So a couple death scenes come and go with no dramatic tension besides the fun of identifying which Italian crime score Mike has plundered yet again. One particular combat sequence has the worst editing and choreography of any action scene outside of high school plays. I thought the out-of-focus shots during this karate match were poor photography, but now I know Martinez was trying to blur his inept actors and phony punches. We then move on to the best scene of the movie: a college campus massacre. Could have used some blood, then again this movie could have used a script.

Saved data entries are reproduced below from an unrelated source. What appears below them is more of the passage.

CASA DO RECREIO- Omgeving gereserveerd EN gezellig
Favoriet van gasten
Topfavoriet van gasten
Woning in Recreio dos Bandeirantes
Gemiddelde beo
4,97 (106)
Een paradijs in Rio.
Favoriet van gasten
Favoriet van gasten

On to some really great locations in the snow now, and the sequence with masked soldiers surrounding George Thompson in the abandoned factory is easily the most tense in the entire picture, this in part due to the lack of music, great sound design and decent (or maybe I should say non-cringing) acting from Thompson for once. With a tape now in his possession, he returns to a frosty apartment complex and forces his way into some stupid tart's house to watch it. She can't act for heck either and she's quickly shot down by a platoon of gunfire with nary a squirt of blood. Very convincing again, Mike.

An enraged new gunfight take place in which the credits proudly proclaim 44 humans were killed (like anyone gives a rat's fanny) and the protagonist wakes up in a frightening plot twist that may seem cool for anyone who hasn't seen Fight Club. So basically, it's cool for no-one. Gordon Mitchell shows up and he's underutilized in his not-so-great cameo, but compared to the rest of the hacks around him, it's a Daniel Day-Lewis performance.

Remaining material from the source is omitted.